# Build a plot around Dubai



## fander (Dec 3, 2013)

Hi, I am a senior architect moving soon to Dubai. I am looking for an opportunity to develop a small residential project.
Anyone had ever bought and developed a single plot in DUBAI?
I know that foreigners are not allowed to buy a land but they can buy an apartment.
So, do you think is it possible to find one or a few local co-investor in order to develop a small area (let's say a small townhouse or a 3~4 villas block or similar).
Anyone with similar experience? 
Thanks!


----------



## TallyHo (Aug 21, 2011)

Fascinating idea. I've had the same thought myself as the standard of residential architecture is pretty piss-poor and there's all these empty plots in prime locations like Jumeira. 

But you're right in that foreigners aren't allowed to buy empty plots in Dubai. They can only buy off-plan in designated freehold areas, but there's one area that I'm aware of expats building a house to their own design and that's Emirates Hills.

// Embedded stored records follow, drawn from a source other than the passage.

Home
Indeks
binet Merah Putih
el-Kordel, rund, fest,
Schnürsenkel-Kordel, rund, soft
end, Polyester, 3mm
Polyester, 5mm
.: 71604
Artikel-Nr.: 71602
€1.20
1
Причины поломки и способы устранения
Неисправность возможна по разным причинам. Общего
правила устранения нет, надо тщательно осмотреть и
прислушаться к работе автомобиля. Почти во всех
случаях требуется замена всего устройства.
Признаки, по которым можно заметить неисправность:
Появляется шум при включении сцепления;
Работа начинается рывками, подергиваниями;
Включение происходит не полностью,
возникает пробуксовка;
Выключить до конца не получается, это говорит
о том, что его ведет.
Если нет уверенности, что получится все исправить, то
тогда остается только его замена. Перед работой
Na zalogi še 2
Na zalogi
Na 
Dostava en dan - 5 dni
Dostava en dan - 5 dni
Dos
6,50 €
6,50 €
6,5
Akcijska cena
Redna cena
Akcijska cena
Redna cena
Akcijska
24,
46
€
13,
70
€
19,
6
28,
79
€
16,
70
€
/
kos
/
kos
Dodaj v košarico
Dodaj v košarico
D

Your best bet is to find a local with a plot to develop and go into partnership with him. He provides the land while you design the houses. It should be possible but the trick is finding the local. 



fander said:


> Hi, I am a senior architect moving soon to Dubai. I am looking for an opportunity to develop a small residential project.
> Anyone had ever bought and developed a single plot in DUBAI?
> I know that foreigners are not allowed to buy a land but they can buy an apartment.
> So, do you think is it possible to find one or a few local co-investor in order to develop a small area (let's say a small townhouse or a 3~4 villas block or similar).
> ...


----------



## Stevesolar (Dec 21, 2012)

TallyHo said:


> Fascinating idea. I've had the same thought myself as the standard of residential architecture is pretty piss-poor and there's all these empty plots in prime locations like Jumeira.
> 
> But you're right in that foreigners aren't allowed to buy empty plots in Dubai. They can only buy off-plan in designated freehold areas, but there's one area that I'm aware of expats building a house to their own design and that's Emirates Hills.
> 
> Your best bet is to find a local with a plot to develop and go into partnership with him. He provides the land while you design the houses. It should be possible but the trick is finding the local.

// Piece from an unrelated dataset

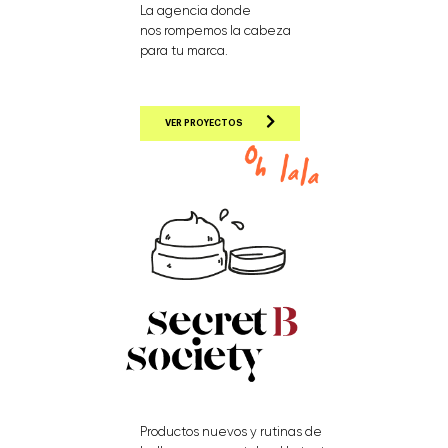
La agencia donde
nos rompemos la cabeza
para tu marca.
VER PROYECTOS
Productos nuevos y rutinas de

I was speaking to a local at the Cityscape exhibition whilst we were looking at the canal model. He was showing me where his 20 year old villa was, in relation to the canal - right in the middle of the water!
He was happy for Dubai, was being well compensated but was sad that he would need to move away from the area - as all the empty plots (of which there seem to be loads) were not available for him to buy and develop.
Cheers
Steve


----------



## Mr Rossi (May 16, 2009)

From the day I got here, I've always thought about the immense potential for small developments and especially renovating the large amounts of absolute shacks that are in Jumeriah.

The fact that nobody is doing it suggests to me that it's not possible or you're opening up an unfathomable world of hurt.


----------



## TallyHo (Aug 21, 2011)

The plots do get developed, very slowly. A number of older villas do get renovated.

Many of the empty plots are owned by families and promised to a child for when they marry. Other families hold on to them as appreciating assets, with little desire to develop them right away despite the potential of high rent yields. 

Since land in Jumeira/Umm Suqiem can only be owned by locals, the market for land is quite small otherwise the area would have filled up a long time ago. Just another oddity of the Dubai property market. 



Mr Rossi said:


> From the day I got here, I've always thought about the immense potential for small developments and especially renovating the large amounts of absolute shacks that are in Jumeriah.
> 
> The fact that nobody is doing it suggests to me that it's not possible or you're opening up an unfathomable world of hurt.


----------



## Mr Rossi (May 16, 2009)

I sure all GCC nationals can own property in Jumeriah and you only need to look at the amount of lights during Diwali to see whose had a by. There's also a massive potential for good rental yields by probably not much more than stripping out the bathroom, kitchen and a bit of plastering. 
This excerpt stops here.